Exercise: Across the records below, how many lines include the word "Parekh"? State only the number.

Saved data entries
=== Begin Enclosure ===

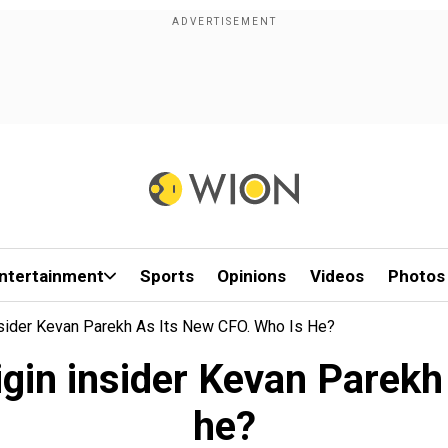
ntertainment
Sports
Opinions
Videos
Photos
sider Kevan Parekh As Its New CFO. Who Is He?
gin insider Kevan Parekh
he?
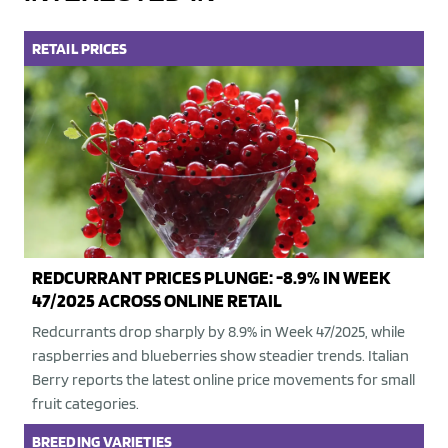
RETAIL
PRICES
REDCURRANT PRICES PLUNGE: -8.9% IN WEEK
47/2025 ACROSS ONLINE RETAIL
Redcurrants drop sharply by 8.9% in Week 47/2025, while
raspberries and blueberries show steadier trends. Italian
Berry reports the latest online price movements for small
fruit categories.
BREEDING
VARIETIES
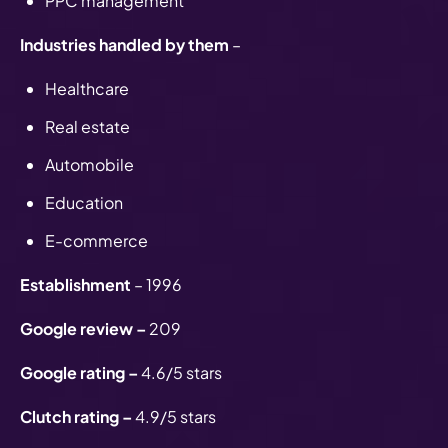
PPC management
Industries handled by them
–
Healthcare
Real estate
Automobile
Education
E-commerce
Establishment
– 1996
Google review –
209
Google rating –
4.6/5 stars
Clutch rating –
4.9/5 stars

=== End Enclosure ===

Task result: 2